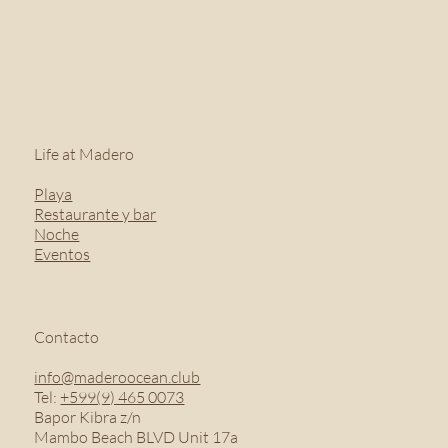
Life at Madero
Playa
Restaurante y bar
Noche
Eventos
Contacto
info@maderoocean.club
Tel:
+599(9) 465 0073
Bapor Kibra z/n
Mambo Beach BLVD Unit 17a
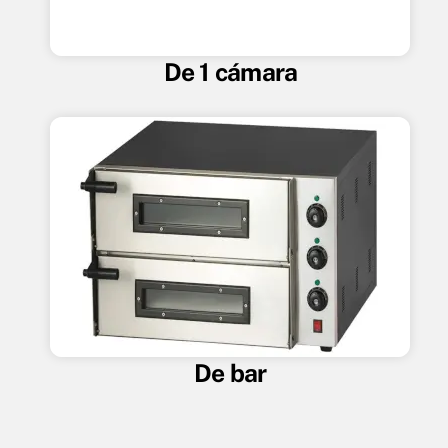
De 1 cámara
De bar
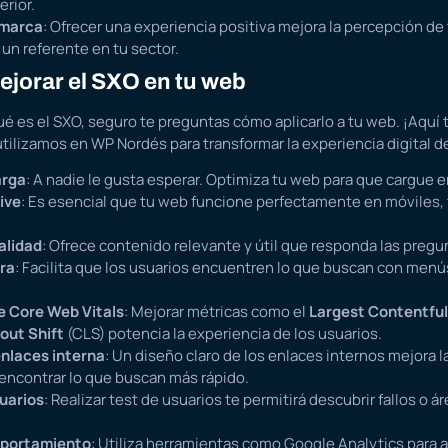
erior.
 marca
: Ofrecer una experiencia positiva mejora la percepción de 
un referente en tu sector.
ejorar el SXO en tu web
é es el SXO, seguro te preguntas cómo aplicarlo a tu web. ¡Aquí
utilizamos en WP Nordés para transformar la experiencia digital d
arga
: A nadie le gusta esperar. Optimiza tu web para que cargue 
ive
: Es esencial que tu web funcione perfectamente en móviles, 
alidad
: Ofrece contenido relevante y útil que responda las pregun
ra
: Facilita que los usuarios encuentren lo que buscan con menús
e Core Web Vitals
: Mejorar métricas como el
Largest Contentful
out Shift
(CLS) potencia la experiencia de los usuarios.
enlaces interna
: Un diseño claro de los enlaces internos mejora 
 encontrar lo que buscan más rápido.
uarios
: Realizar test de usuarios te permitirá descubrir fallos o á
mportamiento
: Utiliza herramientas como Google Analytics para a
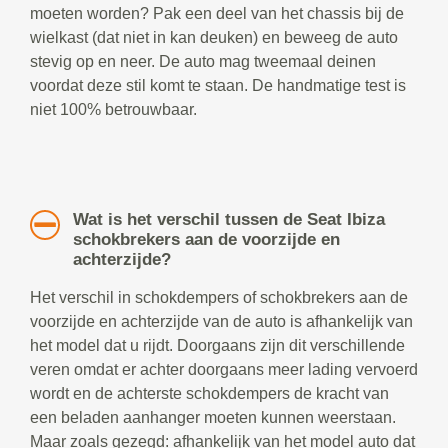
moeten worden? Pak een deel van het chassis bij de
wielkast (dat niet in kan deuken) en beweeg de auto
stevig op en neer. De auto mag tweemaal deinen
voordat deze stil komt te staan. De handmatige test is
niet 100% betrouwbaar.
Wat is het verschil tussen de Seat Ibiza
schokbrekers aan de voorzijde en
achterzijde?
Het verschil in schokdempers of schokbrekers aan de
voorzijde en achterzijde van de auto is afhankelijk van
het model dat u rijdt. Doorgaans zijn dit verschillende
veren omdat er achter doorgaans meer lading vervoerd
wordt en de achterste schokdempers de kracht van
een beladen aanhanger moeten kunnen weerstaan.
Maar zoals gezegd: afhankelijk van het model auto dat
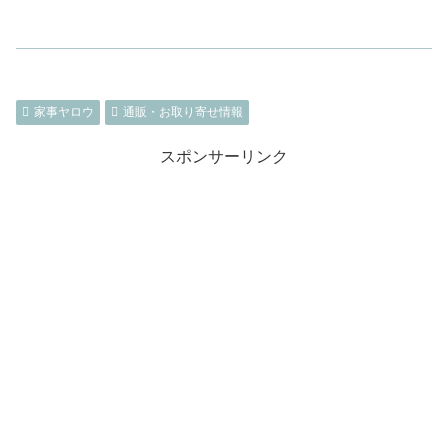
家事ヤロウ
通販・お取り寄せ情報
スポンサーリンク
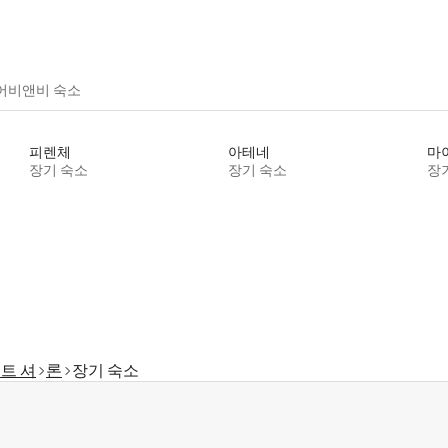
어비앤비 숙소
피렌체
아테네
마
장기 숙소
장기 숙소
장
트 셔
론
장기 숙소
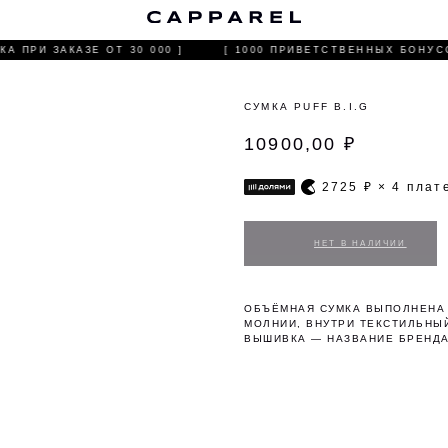
С
А ПРИ ЗАКАЗЕ ОТ 30 000 ]
[ 1000 ПРИВЕТСТВЕННЫХ БОНУСО
СУМКА PUFF B.I.G
10900,00
₽
2725
₽ × 4 пла
ОБЪЁМНАЯ СУМКА ВЫПОЛНЕНА 
МОЛНИИ, ВНУТРИ ТЕКСТИЛЬНЫЙ
ВЫШИВКА — НАЗВАНИЕ БРЕНДА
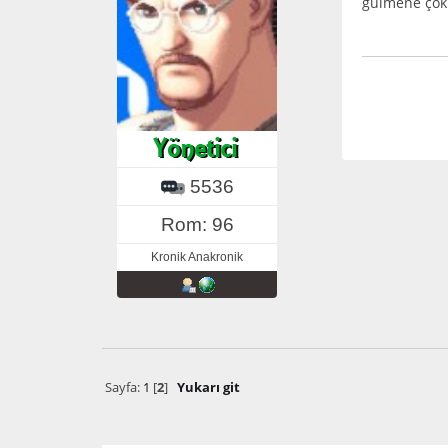
gülmene çok 
5536
Rom: 96
Kronik Anakronik
Sayfa:
1
[
2
]
Yukarı git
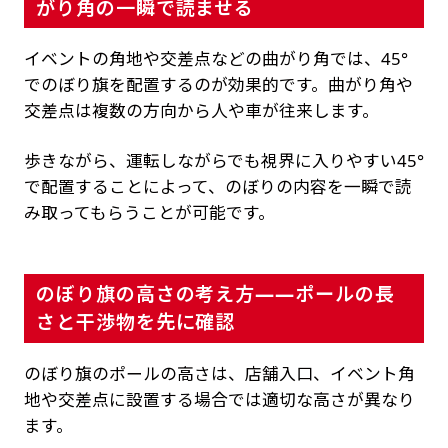
がり角の一瞬で読ませる
イベントの角地や交差点などの曲がり角では、45°
でのぼり旗を配置するのが効果的です。曲がり角や
交差点は複数の方向から人や車が往来します。
歩きながら、運転しながらでも視界に入りやすい45°
で配置することによって、のぼりの内容を一瞬で読
み取ってもらうことが可能です。
のぼり旗の高さの考え方——ポールの長
さと干渉物を先に確認
のぼり旗のポールの高さは、店舗入口、イベント角
地や交差点に設置する場合では適切な高さが異なり
ます。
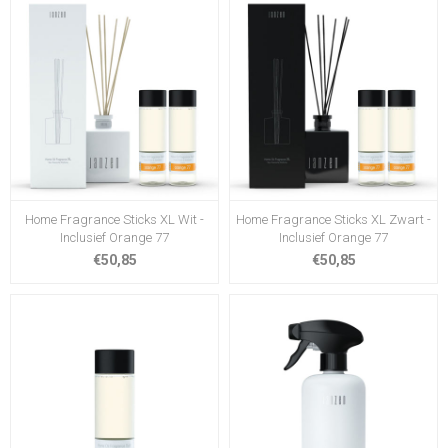
Home Fragrance Sticks XL Wit -
Home Fragrance Sticks XL Zwart -
Inclusief Orange 77
Inclusief Orange 77
€50,85
€50,85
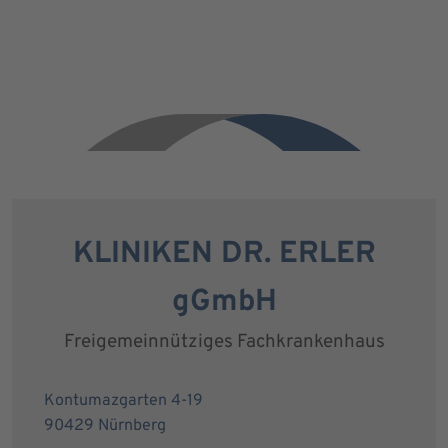
KLINIKEN DR. ERLER
gGmbH
Freigemeinnütziges Fachkrankenhaus
Kontumazgarten 4-19
90429 Nürnberg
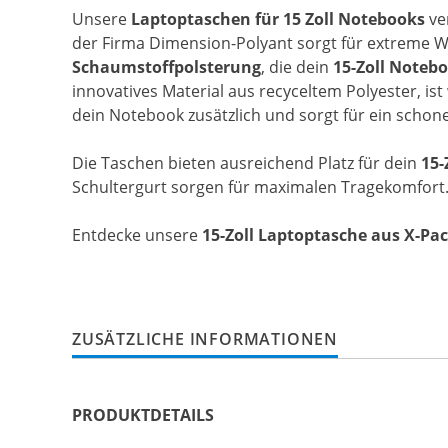
Unsere
Laptoptaschen für 15 Zoll Notebooks
ve
der Firma Dimension-Polyant sorgt für extreme W
Schaumstoffpolsterung
, die dein
15-Zoll Noteb
innovatives Material aus recyceltem Polyester, ist
dein Notebook zusätzlich und sorgt für ein schon
Die Taschen bieten ausreichend Platz für dein
15-
Schultergurt sorgen für maximalen Tragekomfort. D
Entdecke unsere
15-Zoll Laptoptasche aus X-Pa
ZUSÄTZLICHE INFORMATIONEN
PRODUKTDETAILS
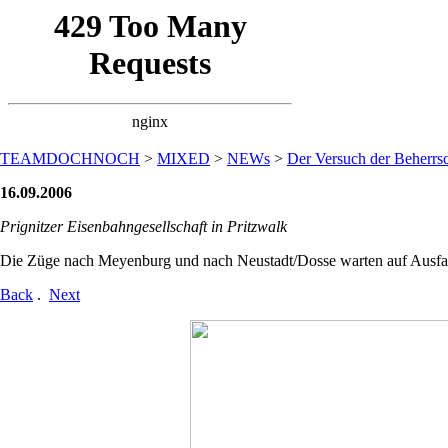
TEAMDOCHNOCH
>
MIXED
>
NEWs
>
Der Versuch der Beherrsc
16.09.2006
Prignitzer Eisenbahngesellschaft in Pritzwalk
Die Züge nach Meyenburg und nach Neustadt/Dosse warten auf Ausfa
Back
.
Next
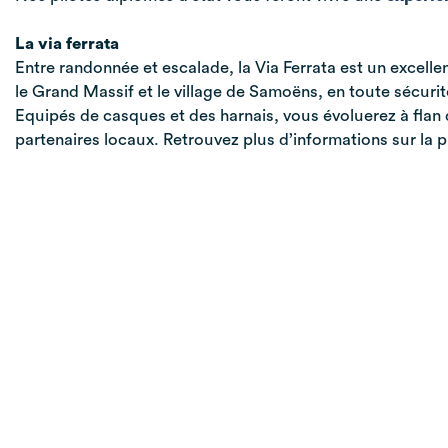
La via ferrata
Entre randonnée et escalade, la Via Ferrata est un excelle
le Grand Massif et le village de Samoëns, en toute sécurit
Equipés de casques et des harnais, vous évoluerez à fl
partenaires locaux. Retrouvez plus d’informations sur la p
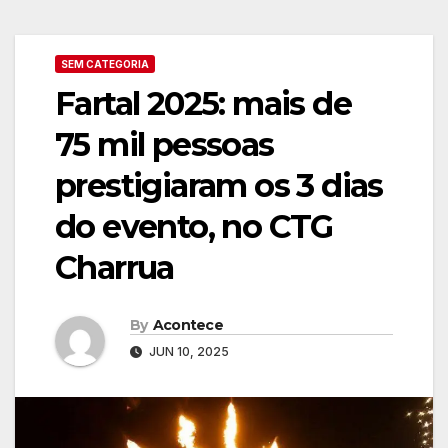
SEM CATEGORIA
Fartal 2025: mais de
75 mil pessoas
prestigiaram os 3 dias
do evento, no CTG
Charrua
By
Acontece
JUN 10, 2025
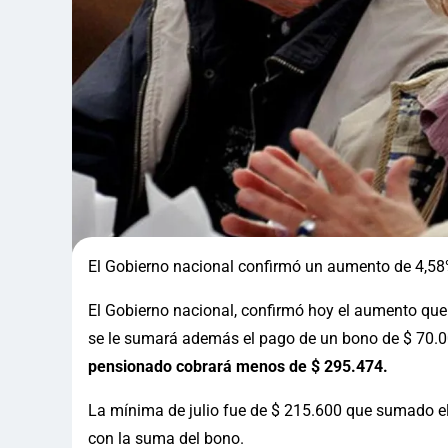
El Gobierno nacional confirmó un aumento de 4,58%
El Gobierno nacional, confirmó hoy el aumento que 
se le sumará además el pago de un bono de $ 70.
pensionado cobrará menos de $ 295.474.
La mínima de julio fue de $ 215.600 que sumado el
con la suma del bono.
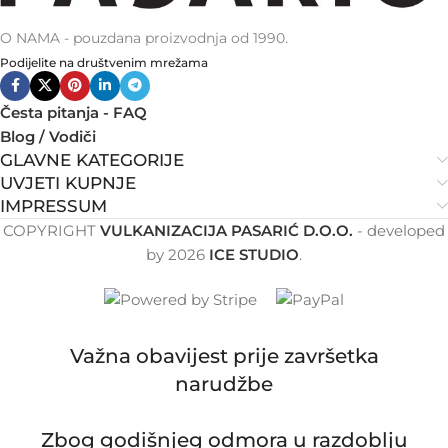
O NAMA - pouzdana proizvodnja od 1990.
Podijelite na društvenim mrežama
Česta pitanja - FAQ
Blog / Vodiči
GLAVNE KATEGORIJE
UVJETI KUPNJE
IMPRESSUM
COPYRIGHT
VULKANIZACIJA PASARIĆ D.O.O.
- developed
by
2026
ICE STUDIO
.
Važna obavijest prije završetka
narudžbe
Zbog godišnjeg odmora u razdoblju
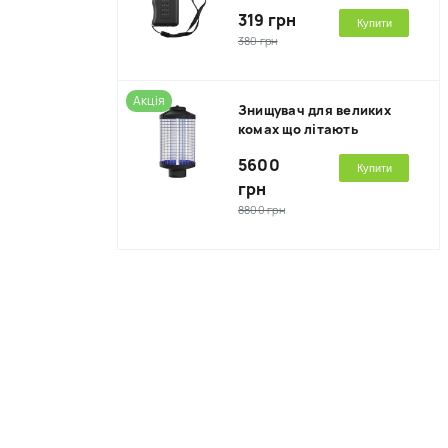
319 грн
Купити
380 грн
Акція
Знищувач для великих
комах що літають
5600
Купити
грн
8800 грн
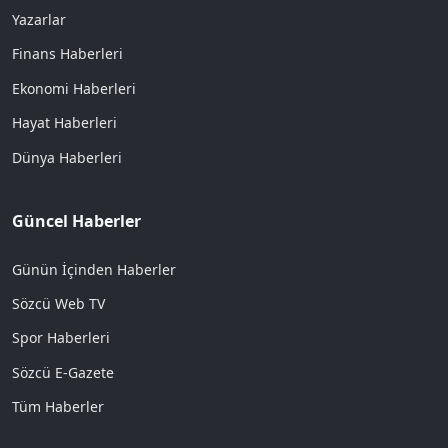
Yazarlar
Finans Haberleri
Ekonomi Haberleri
Hayat Haberleri
Dünya Haberleri
Güncel Haberler
Günün İçinden Haberler
Sözcü Web TV
Spor Haberleri
Sözcü E-Gazete
Tüm Haberler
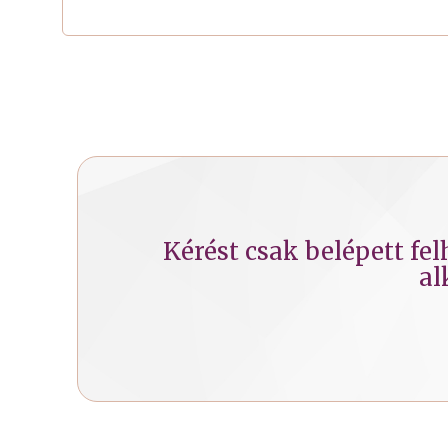
Kérést csak belépett fe
al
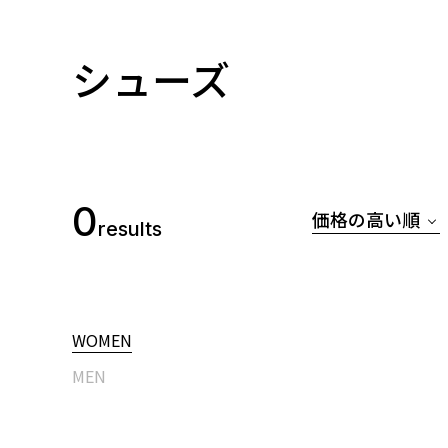
シューズ
0
価格の高い順
results
WOMEN
MEN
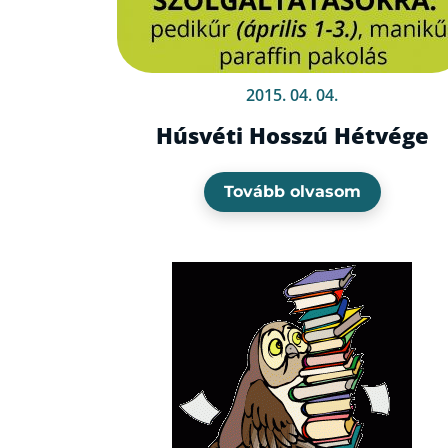
2015. 04. 04.
Húsvéti Hosszú Hétvége
Tovább olvasom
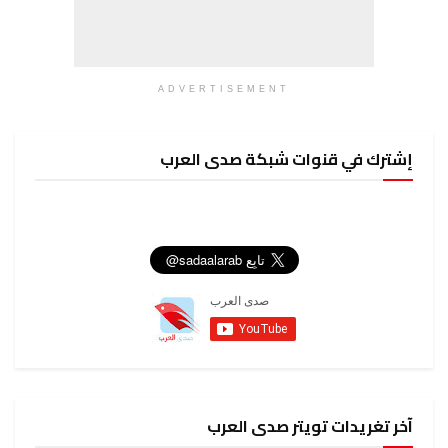
ADVERTISEMENT
إشترك في قنوات شبكة صدى العرب
آخر تغريدات تويتر صدى العرب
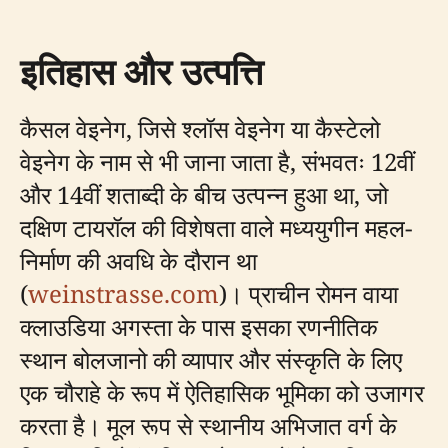
इतिहास और उत्पत्ति
कैसल वेइनेग, जिसे श्लॉस वेइनेग या कैस्टेलो
वेइनेग के नाम से भी जाना जाता है, संभवतः 12वीं
और 14वीं शताब्दी के बीच उत्पन्न हुआ था, जो
दक्षिण टायरॉल की विशेषता वाले मध्ययुगीन महल-
निर्माण की अवधि के दौरान था
(
weinstrasse.com
)। प्राचीन रोमन वाया
क्लाउडिया अगस्ता के पास इसका रणनीतिक
स्थान बोलजानो की व्यापार और संस्कृति के लिए
एक चौराहे के रूप में ऐतिहासिक भूमिका को उजागर
करता है। मूल रूप से स्थानीय अभिजात वर्ग के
________________________
§ TASK DESCRIPTION
Give the records again exactly as they stand, so that only the pictures are missing.

§ RESULT OF THIS EXERCISE
Life at Madero
Playa
Restaurante y bar
Noche
Eventos
Contacto
info@maderoocean.club
Tel:
+599(9) 465 0073
Bapor Kibra z/n
Mambo Beach BLVD Unit 17a
De 1 cámara
De bar
erior.
 marca
: Ofrecer una experiencia positiva mejora la percepción de 
un referente en tu sector.
ejorar el SXO en tu web
é es el SXO, seguro te preguntas cómo aplicarlo a tu web. ¡Aquí
utilizamos en WP Nordés para transformar la experiencia digital d
arga
: A nadie le gusta esperar. Optimiza tu web para que cargue 
ive
: Es esencial que tu web funcione perfectamente en móviles, 
alidad
: Ofrece contenido relevante y útil que responda las pregun
ra
: Facilita que los usuarios encuentren lo que buscan con menús
e Core Web Vitals
: Mejorar métricas como el
Largest Contentful
out Shift
(CLS) potencia la experiencia de los usuarios.
enlaces interna
: Un diseño claro de los enlaces internos mejora 
 encontrar lo que buscan más rápido.
uarios
: Realizar test de usuarios te permitirá descubrir fallos o á
mportamiento
: Utiliza herramientas como Google Analytics para a
moeten worden? Pak een deel van het chassis bij de
wielkast (dat niet in kan deuken) en beweeg de auto
stevig op en neer. De auto mag tweemaal deinen
voordat deze stil komt te staan. De handmatige test is
niet 100% betrouwbaar.
Wat is het verschil tussen de Seat Ibiza
schokbrekers aan de voorzijde en
achterzijde?
Het verschil in schokdempers of schokbrekers aan de
voorzijde en achterzijde van de auto is afhankelijk van
het model dat u rijdt. Doorgaans zijn dit verschillende
veren omdat er achter doorgaans meer lading vervoerd
wordt en de achterste schokdempers de kracht van
een beladen aanhanger moeten kunnen weerstaan.
Maar zoals gezegd: afhankelijk van het model auto dat
家事ヤロウ
通販・お取り寄せ情報
スポンサーリンク
어비앤비 숙소
피렌체
아테네
마
장기 숙소
장기 숙소
장
트 셔
론
장기 숙소
С
А ПРИ ЗАКАЗЕ ОТ 30 000 ]
[ 1000 ПРИВЕТСТВЕННЫХ БОНУСО
СУМКА PUFF B.I.G
10900,00
₽
2725
₽ × 4 пла
ОБЪЁМНАЯ СУМКА ВЫПОЛНЕНА 
МОЛНИИ, ВНУТРИ ТЕКСТИЛЬНЫЙ
ВЫШИВКА — НАЗВАНИЕ БРЕНДА
gülmene çok 
5536
Rom: 96
Kronik Anakronik
Sayfa:
1
[
2
]
Yukarı git
がり角の一瞬で読ませる
イベントの角地や交差点などの曲がり角では、45°
でのぼり旗を配置するのが効果的です。曲がり角や
交差点は複数の方向から人や車が往来します。
歩きながら、運転しながらでも視界に入りやすい45°
で配置することによって、のぼりの内容を一瞬で読
み取ってもらうことが可能です。
のぼり旗の高さの考え方——ポールの長
さと干渉物を先に確認
のぼり旗のポールの高さは、店舗入口、イベント角
地や交差点に設置する場合では適切な高さが異なり
ます。
Home Fragrance Sticks XL Wit -
Home Fragrance Sticks XL Zwart -
Inclusief Orange 77
Inclusief Orange 77
€50,85
€50,85
KLINIKEN DR. ERLER
gGmbH
Freigemeinnütziges Fachkrankenhaus
Kontumazgarten 4-19
90429 Nürnberg
Unsere
Laptoptaschen für 15 Zoll Notebooks
ve
der Firma Dimension-Polyant sorgt für extreme W
Schaumstoffpolsterung
, die dein
15-Zoll Noteb
innovatives Material aus recyceltem Polyester, ist
dein Notebook zusätzlich und sorgt für ein schon
Die Taschen bieten ausreichend Platz für dein
15-
Schultergurt sorgen für maximalen Tragekomfort. D
Entdecke unsere
15-Zoll Laptoptasche aus X-Pa
ZUSÄTZLICHE INFORMATIONEN
PRODUKTDETAILS
TEAMDOCHNOCH
>
MIXED
>
NEWs
>
Der Versuch der Beherrsc
16.09.2006
Prignitzer Eisenbahngesellschaft in Pritzwalk
Die Züge nach Meyenburg und nach Neustadt/Dosse warten auf Ausfa
Back
.
Next
La via ferrata
Entre randonnée et escalade, la Via Ferrata est un excelle
le Grand Massif et le village de Samoëns, en toute sécurit
Equipés de casques et des harnais, vous évoluerez à fl
partenaires locaux. Retrouvez plus d’informations sur la p
SEM CATEGORIA
Fartal 2025: mais de
75 mil pessoas
prestigiaram os 3 dias
do evento, no CTG
Charrua
By
Acontece
JUN 10, 2025
El Gobierno nacional confirmó un aumento de 4,58%
El Gobierno nacional, confirmó hoy el aumento que 
se le sumará además el pago de un bono de $ 70.
pensionado cobrará menos de $ 295.474.
La mínima de julio fue de $ 215.600 que sumado el
con la suma del bono.
O NAMA - pouzdana proizvodnja od 1990.
Podijelite na društvenim mrežama
Česta pitanja - FAQ
Blog / Vodiči
GLAVNE KATEGORIJE
UVJETI KUPNJE
IMPRESSUM
COPYRIGHT
VULKANIZACIJA PASARIĆ D.O.O.
- developed
by
2026
ICE STUDIO
.
Važna obavijest prije završetka
narudžbe
Zbog godišnjeg odmora u razdoblju
319 грн
Купити
380 грн
Акція
Знищувач для великих
комах що літають
5600
Купити
грн
8800 грн
Yazarlar
Finans Haberleri
Ekonomi Haberleri
Hayat Haberleri
Dünya Haberleri
Güncel Haberler
Günün İçinden Haberler
Sözcü Web TV
Spor Haberleri
Sözcü E-Gazete
Tüm Haberler
Kérést csak belépett fe
al
シューズ
0
価格の高い順
results
WOMEN
MEN
2015. 04. 04.
Húsvéti Hosszú Hétvége
Tovább olvasom
ADVERTISEMENT
إشترك في قنوات شبكة صدى العرب
آخر تغريدات تويتر صدى العرب
इतिहास और उत्पत्ति
कैसल वेइनेग, जिसे श्लॉस वेइनेग या कैस्टेलो
वेइनेग के नाम से भी जाना जाता है, संभवतः 12वीं
और 14वीं शताब्दी के बीच उत्पन्न हुआ था, जो
दक्षिण टायरॉल की विशेषता वाले मध्ययुगीन महल-
निर्माण की अवधि के दौरान था
(
weinstrasse.com
)। प्राचीन रोमन वाया
क्लाउडिया अगस्ता के पास इसका रणनीतिक
स्थान बोलजानो की व्यापार और संस्कृति के लिए
एक चौराहे के रूप में ऐतिहासिक भूमिका को उजागर
करता है। मूल रूप से स्थानीय अभिजात वर्ग के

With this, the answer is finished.